1 Notwithstanding Tomahawk’s request for oral argument, the Court does not believe that oral argument would assist in resolving the pending motion and alternative motion. See LR 7-1(d)(1). matter jurisdiction is based on the assertion that the allegations contained in the complaint are insufficient to invoke federal jurisdiction. Id. “A jurisdictional challenge is factual where ‘the challenger disputes the truth of the allegations that, by themselves, would otherwise invoke federal jurisdiction.’” Pride v. Correa, 719 F.3d 1130, 1133 n.6 (9th Cir. 2013) (quoting Safe Air for Everyone, 373 F.3d at 1039)). When a defendant factually challenges the plaintiff’s assertion

of jurisdiction, a court does not presume the truthfulness of the plaintiff’s allegations and may consider evidence extrinsic to the complaint. See Terenkian v. Republic of Iraq, 694 F.3d 1122, 1131 (9th Cir. 2012); Robinson, 586 F.3d at 685; Safe Air for Everyone, 373 F.3d at 1039. A factual challenge “can attack the substance of a complaint’s jurisdictional allegations despite their formal sufficiency.” Dreier v. United States, 106 F.3d 844, 847 (9th Cir. 1996) (citation and quotation marks omitted). B. Motion to Compel Arbitration The Federal Arbitration Act (FAA), 9 U.S.C. §§ 1-15, applies to all contracts involving interstate commerce and specifies that “written agreements to arbitrate controversies arising out of an existing contract ‘shall be valid, irrevocable, and enforceable, save upon such grounds as

exist at law or in equity for the revocation of any contract.’” Dean Witter Reynolds, Inc. v. Byrd, 470 U.S. 213, 218 (1985) (quoting 9 U.S.C. § 2). The text of the FAA “leaves no place for the exercise of discretion by a district court,” but instead “mandates that district courts shall direct the parties to proceed to arbitration on issues as to which an arbitration agreement has been signed.” Id. at 218 (citing 9 U.S.C. §§ 3-4) (emphasis in original).
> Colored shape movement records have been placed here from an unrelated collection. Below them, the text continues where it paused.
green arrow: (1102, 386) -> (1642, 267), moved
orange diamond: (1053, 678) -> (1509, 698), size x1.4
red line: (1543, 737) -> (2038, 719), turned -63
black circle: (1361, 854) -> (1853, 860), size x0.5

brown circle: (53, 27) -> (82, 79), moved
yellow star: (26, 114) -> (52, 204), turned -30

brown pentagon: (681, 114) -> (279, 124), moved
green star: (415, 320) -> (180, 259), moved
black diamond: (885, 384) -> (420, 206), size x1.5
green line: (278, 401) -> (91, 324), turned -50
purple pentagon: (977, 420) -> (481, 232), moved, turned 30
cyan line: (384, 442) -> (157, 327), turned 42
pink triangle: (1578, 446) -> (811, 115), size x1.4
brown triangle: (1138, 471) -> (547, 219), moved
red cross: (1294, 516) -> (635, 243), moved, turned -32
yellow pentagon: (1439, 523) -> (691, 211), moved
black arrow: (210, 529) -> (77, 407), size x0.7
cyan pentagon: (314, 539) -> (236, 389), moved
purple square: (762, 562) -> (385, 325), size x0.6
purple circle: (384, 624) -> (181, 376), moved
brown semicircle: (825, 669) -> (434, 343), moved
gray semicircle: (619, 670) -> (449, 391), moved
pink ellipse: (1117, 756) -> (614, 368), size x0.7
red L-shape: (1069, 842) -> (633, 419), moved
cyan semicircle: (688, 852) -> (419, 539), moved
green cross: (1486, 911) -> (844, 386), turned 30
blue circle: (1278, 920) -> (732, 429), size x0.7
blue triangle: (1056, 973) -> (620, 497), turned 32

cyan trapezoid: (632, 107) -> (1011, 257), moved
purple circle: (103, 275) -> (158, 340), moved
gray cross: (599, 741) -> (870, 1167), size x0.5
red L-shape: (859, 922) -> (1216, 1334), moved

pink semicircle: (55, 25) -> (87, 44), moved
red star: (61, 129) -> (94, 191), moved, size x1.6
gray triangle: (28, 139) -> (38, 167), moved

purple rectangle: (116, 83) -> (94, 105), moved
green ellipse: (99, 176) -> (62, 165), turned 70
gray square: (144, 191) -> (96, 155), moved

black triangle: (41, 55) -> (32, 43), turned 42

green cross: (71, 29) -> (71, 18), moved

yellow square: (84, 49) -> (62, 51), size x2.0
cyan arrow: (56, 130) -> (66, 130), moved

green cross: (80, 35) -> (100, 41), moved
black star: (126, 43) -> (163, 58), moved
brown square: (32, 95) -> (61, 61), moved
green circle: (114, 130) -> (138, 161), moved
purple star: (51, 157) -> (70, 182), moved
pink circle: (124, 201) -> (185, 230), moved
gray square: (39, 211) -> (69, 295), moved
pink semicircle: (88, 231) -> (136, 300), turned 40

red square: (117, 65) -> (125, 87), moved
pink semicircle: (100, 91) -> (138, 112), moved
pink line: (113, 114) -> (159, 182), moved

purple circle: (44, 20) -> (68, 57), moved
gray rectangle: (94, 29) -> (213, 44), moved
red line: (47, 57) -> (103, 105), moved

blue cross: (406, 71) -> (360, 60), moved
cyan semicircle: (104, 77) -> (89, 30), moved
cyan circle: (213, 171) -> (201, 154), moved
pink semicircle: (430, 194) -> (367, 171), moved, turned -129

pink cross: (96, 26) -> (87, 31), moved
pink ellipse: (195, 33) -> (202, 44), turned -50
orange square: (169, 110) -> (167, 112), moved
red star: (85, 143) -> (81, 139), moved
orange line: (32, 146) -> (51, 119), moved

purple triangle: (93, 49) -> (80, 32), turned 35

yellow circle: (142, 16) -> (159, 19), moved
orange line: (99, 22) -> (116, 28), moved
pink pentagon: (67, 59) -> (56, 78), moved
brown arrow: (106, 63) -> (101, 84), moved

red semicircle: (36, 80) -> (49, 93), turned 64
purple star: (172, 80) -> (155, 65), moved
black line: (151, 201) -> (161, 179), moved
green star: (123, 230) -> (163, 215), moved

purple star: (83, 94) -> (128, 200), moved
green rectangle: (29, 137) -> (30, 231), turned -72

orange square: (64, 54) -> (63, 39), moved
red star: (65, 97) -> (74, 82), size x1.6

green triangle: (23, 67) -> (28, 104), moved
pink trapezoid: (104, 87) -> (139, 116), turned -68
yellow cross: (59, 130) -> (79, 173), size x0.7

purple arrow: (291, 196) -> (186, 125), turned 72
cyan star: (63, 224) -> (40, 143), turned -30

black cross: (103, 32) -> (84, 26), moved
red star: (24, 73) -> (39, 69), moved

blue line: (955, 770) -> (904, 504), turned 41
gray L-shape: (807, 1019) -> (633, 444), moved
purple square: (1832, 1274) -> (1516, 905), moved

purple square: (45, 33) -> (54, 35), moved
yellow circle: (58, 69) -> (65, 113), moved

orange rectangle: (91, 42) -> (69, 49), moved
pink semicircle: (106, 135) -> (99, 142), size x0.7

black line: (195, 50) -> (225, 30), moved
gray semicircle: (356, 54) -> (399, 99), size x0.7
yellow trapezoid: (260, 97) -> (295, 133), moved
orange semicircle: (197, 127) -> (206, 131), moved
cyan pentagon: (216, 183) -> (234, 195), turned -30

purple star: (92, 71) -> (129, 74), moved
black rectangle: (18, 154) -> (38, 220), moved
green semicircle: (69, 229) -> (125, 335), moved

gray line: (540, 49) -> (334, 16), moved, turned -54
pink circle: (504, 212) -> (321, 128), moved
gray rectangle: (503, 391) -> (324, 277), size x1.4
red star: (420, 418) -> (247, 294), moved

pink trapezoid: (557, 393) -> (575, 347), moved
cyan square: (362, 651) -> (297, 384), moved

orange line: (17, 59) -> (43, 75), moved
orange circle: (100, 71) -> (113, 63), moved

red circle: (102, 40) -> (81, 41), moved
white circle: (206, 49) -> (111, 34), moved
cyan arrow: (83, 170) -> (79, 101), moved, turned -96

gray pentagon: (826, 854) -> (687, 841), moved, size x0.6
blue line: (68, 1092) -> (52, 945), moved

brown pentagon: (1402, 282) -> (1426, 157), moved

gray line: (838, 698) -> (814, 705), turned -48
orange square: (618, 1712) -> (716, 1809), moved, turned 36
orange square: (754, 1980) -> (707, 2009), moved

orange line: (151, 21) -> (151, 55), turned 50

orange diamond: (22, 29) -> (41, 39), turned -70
The district court must limit itself “to determining (1) whether a valid agreement to arbitrate exists and, if it does, (2) whether the agreement encompasses the dispute at issue.” Chiron Corp. v. Ortho Diagnostic Sys., Inc., 207 F.3d 1126, 1130 (9th Cir. 2000). Under the FAA, “any doubts concerning the scope of arbitrable issues should be resolved in favor of arbitration.” Moses H. Cone Mem’l Hosp. v. Mercury Const. Corp., 460 U.S. 1, 24-25 (1983). However, the “liberal federal policy regarding the scope of arbitrable issues is inapposite” to the question whether a particular party agreed to the arbitration agreement. Comer v. Micor, Inc., 436 F.3d 1098, 1104 n.11 (9th Cir. 2006). The validity of an arbitration agreement

remains “a matter of contract and a party cannot be required to submit to arbitration any dispute which he has not agreed so to submit.” AT & T Technologies, Inc. v. Commc’ns Workers of Am., 475 U.S. 643, 648 (1986). Because arbitration is fundamentally “a matter of contract,” the FAA “places arbitration agreements on an equal footing with other contracts and requires courts to enforce them according to their terms.” Rent-A-Ctr., W., Inc. v. Jackson, 561 U.S. 63, 67 (2010) (citations omitted). Courts also should generally “apply ordinary state-law principles that govern the formation of contracts” to determine whether the parties agreed to arbitrate.